At this point in the book, Goldberg’s narrative skill with selected case studies rescues the clinical descriptions and technical language. Goldberg -the student of brain damage- develops a personal as well as clinical connection to a brain-damaged student, and our understanding as well as his profit thereby.

Goldberg now steers into the more familiar concerns of attention deficit hyperactivity disorder (ADHD) and obsessive-compulsive disorder (OCD). He reviews some of the diagnostic tools and then concludes this chapter with an account of the mysteries of anosognosia, involving a patient’s inability to perceive their own debilities, most pronounced with right hemisphere damage.

The subsequent discussion of orbitofrontal syndromes is linked to a digression into the apparent ethical/legal implications. A missed opportunity here -and one that Goldberg is probably highly prepared to discuss, considering his earlier comments on anosognosia, is to further explore the neglected concept of “insight” in the clinical sense of involving awareness of one’s disorder and/or its social consequences and/or the value of treatment. It is clearly a multidimensional problem of particular poignancy in schizophrenia, but one which may be crucial for effective patient compliance. The small amount of work to date has not associated it with neurocognitive functioning and the forebrain, although poor insight is related to poor social skills (19)

Personality and pathology. “If the dorsolateral patients are in a sense devoid of personality, then orbitofrontal patients are conspicuous for their ‘immature’ personality” (p140). Goldberg’s review leads to the question, “Is it possible that social stimulation is to the frontal cortex what visual stimulation is to the development of the occipital cortex?” And beyond that, might and impaired prefrontal cortex lead to moral agnosias akin to the object agnosias of posterior association cortex dysfunction? He goes on to describe a “pseudopsychopathy” associated with damage to the orbital surface of the frontal lobes in which urges for instant gratification are unrestrained by fear of punishment.
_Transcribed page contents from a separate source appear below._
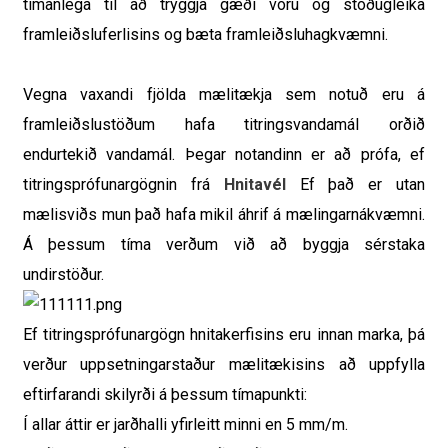
tímanlega til að tryggja gæði vöru og stöðugleika
framleiðsluferlisins og bæta framleiðsluhagkvæmni.
Vegna vaxandi fjölda mælitækja sem notuð eru á
framleiðslustöðum hafa titringsvandamál orðið
endurtekið vandamál. Þegar notandinn er að prófa, ef
titringsprófunargögnin frá
Hnitavél
Ef það er utan
mælisviðs mun það hafa mikil áhrif á mælingarnákvæmni.
Á þessum tíma verðum við að byggja sérstaka
undirstöður.
Ef titringsprófunargögn hnitakerfisins eru innan marka, þá
verður uppsetningarstaður mælitækisins að uppfylla
eftirfarandi skilyrði á þessum tímapunkti:
Í allar áttir er jarðhalli yfirleitt minni en 5 mm/m.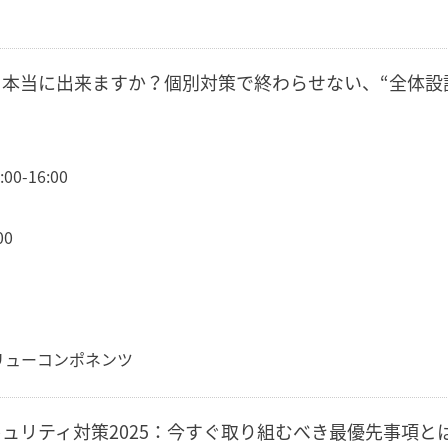
、本当に出来ますか？個別対策で終わらせない、“全体設
0-16:00
00
リューコンポネンツ
ュリティ対策2025：今すぐ取り組むべき最優先事項と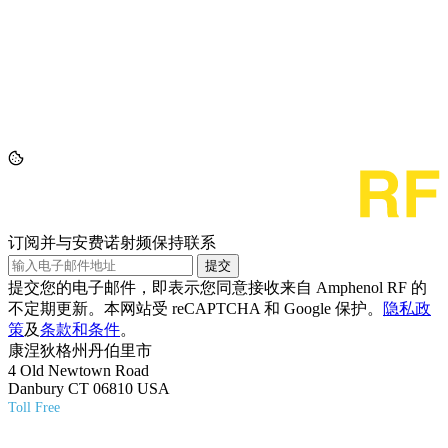
订阅并与安费诺射频保持联系
提交
提交您的电子邮件，即表示您同意接收来自 Amphenol RF 的
不定期更新。本网站受 reCAPTCHA 和 Google 保护。
隐私政
策
及
条款和条件
。
康涅狄格州丹伯里市
4 Old Newtown Road
Danbury CT 06810 USA
Toll Free
(800) 627-7100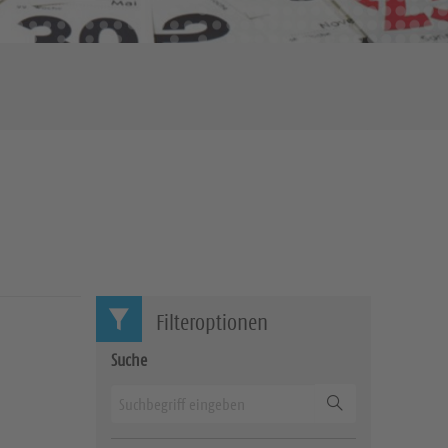
Filteroptionen
Suche
Suchen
Goldberg has relentlessly emphasized frontal lobe function, but he has also detected an unexpected path to disorders such as pseudopsychopathy: the less obvious upper brainstem damage that he believes is more common than generally believed. This is a possible consequence of closed head injuries, and should in his view receive much more attention from clinicians. In the late 1980s, Goldberg described a “reticulofrontal disconnection syndrome” in which such injuries could lead to frontal lobe syndromes due to the interruption of critical pathways.

The orbitofrontal syndrome of emotional disinhibition involves impaired tolerance for delayed gratification, very diminished impulse control, and no evidence of foresight or concern about the consequences of one’s actions. The legal implications are provocative. We work hard to get inside the minds of people who have transgressed: premeditation, malicious intent, response to provocation, diminished capacity (20). While some patients have no understanding of right or wrong (think of Shakespeare’s Richard III), others may be quite knowledgeable about right and wrong, and still be unable to translate their abstract knowledge into action. Goldberg suggests a new legal construct: “inability to guide one’s behavior despite the availability of requisite knowledge” (p150).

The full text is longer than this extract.